- Aim of the task -
Each line below that contains "Biden" should be counted. Give only the total.

------------------------------------------------------------

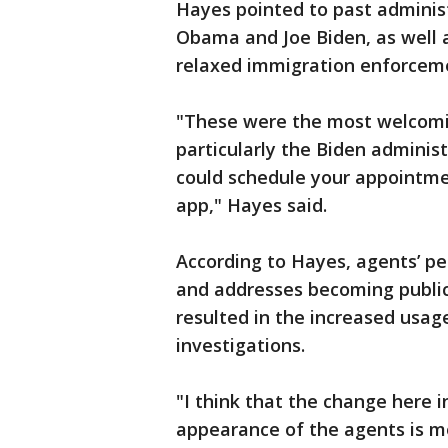
Hayes pointed to past adminis
Obama and Joe Biden, as well a
relaxed immigration enforceme
"These were the most welcomin
particularly the Biden adminis
could schedule your appointme
app," Hayes said.
According to Hayes, agents’ p
and addresses becoming public,
resulted in the increased usa
investigations.
"I think that the change here 
appearance of the agents is m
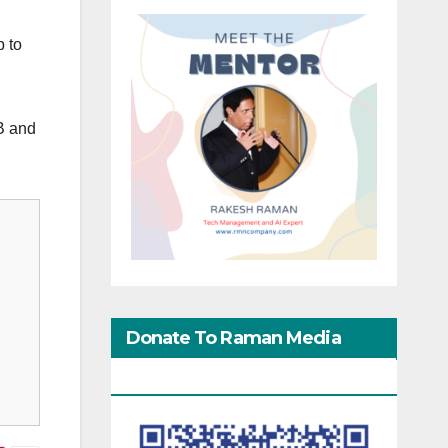
p to
B and
Donate To Raman Media
Network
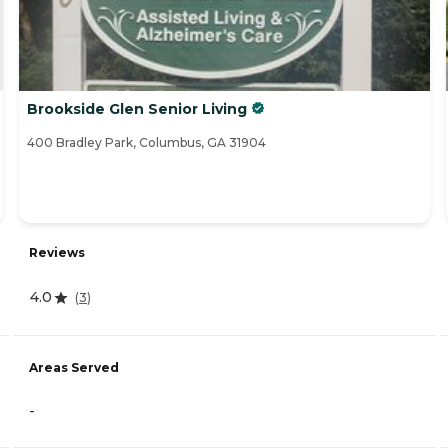
Brookside Glen Senior Living
400 Bradley Park, Columbus, GA 31904
Reviews
4.0
(
3
)
Areas Served
-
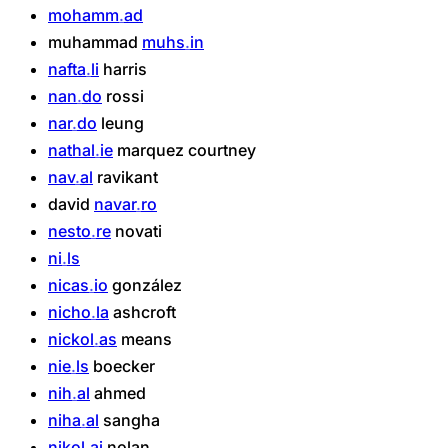
mohamm
ad
muhammad
muhs
in
nafta
li
harris
nan
do
rossi
nar
do
leung
nathal
ie
marquez
courtney
nav
al
ravikant
david
navar
ro
nesto
re
novati
ni
ls
nicas
io
gonzález
nicho
la
ashcroft
nickol
as
means
nie
ls
boecker
nih
al
ahmed
niha
al
sangha
nikol
ai
nolan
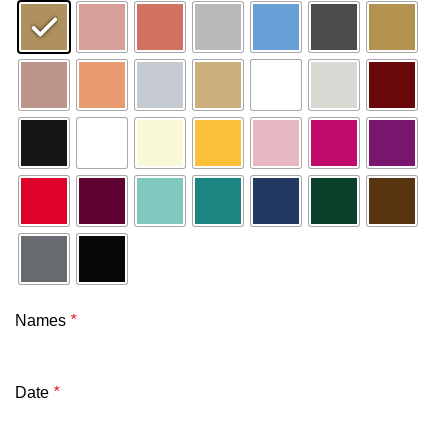
Names
*
Date
*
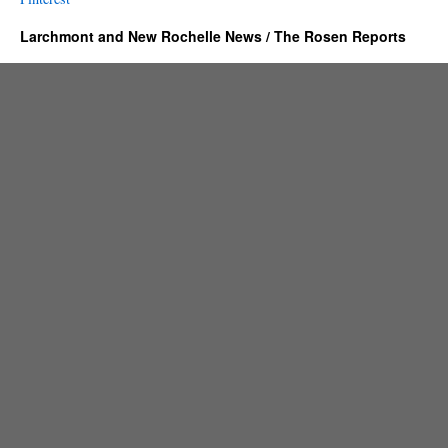
Larchmont and New Rochelle News / The Rosen Reports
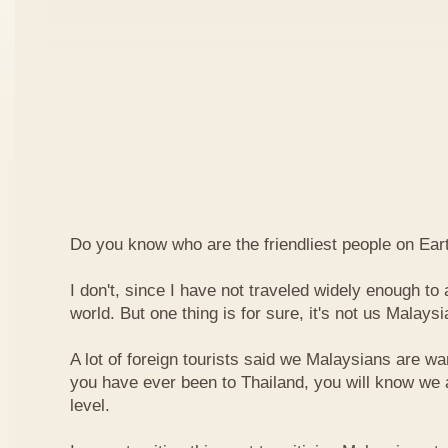
Do you know who are the friendliest people on Ear
I don't, since I have not traveled widely enough to a
world. But one thing is for sure, it's not us Malaysi
A lot of foreign tourists said we Malaysians are war
you have ever been to Thailand, you will know we 
level.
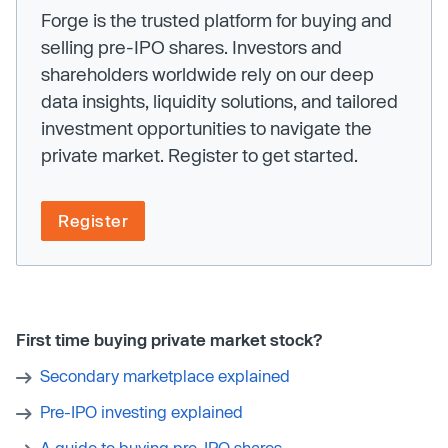
Forge is the trusted platform for buying and
selling pre-IPO shares. Investors and
shareholders worldwide rely on our deep
data insights, liquidity solutions, and tailored
investment opportunities to navigate the
private market. Register to get started.
Register
First time buying private market stock?
Secondary marketplace explained
Pre-IPO investing explained
A guide to buying pre-IPO shares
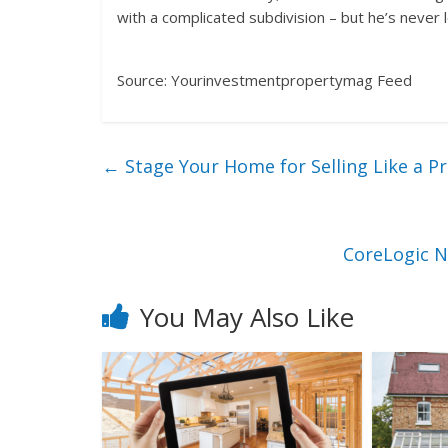
with a complicated subdivision – but he’s never 
Source: Yourinvestmentpropertymag Feed
←
Stage Your Home for Selling Like a P
CoreLogic N
You May Also Like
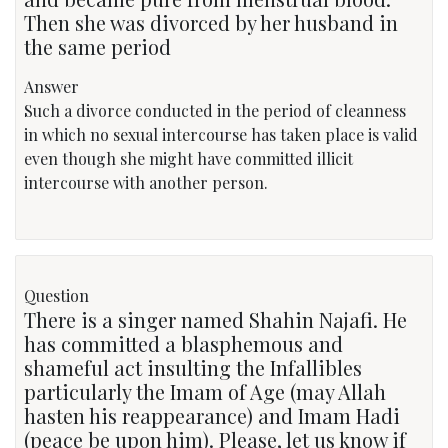
Then she was divorced by her husband in
the same period
Answer
Such a divorce conducted in the period of cleanness
in which no sexual intercourse has taken place is valid
even though she might have committed illicit
intercourse with another person.
Question
There is a singer named Shahin Najafi. He
has committed a blasphemous and
shameful act insulting the Infallibles
particularly the Imam of Age (may Allah
hasten his reappearance) and Imam Hadi
(peace be upon him). Please, let us know if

------------------------------------------------------------

- Solution to this problem -
2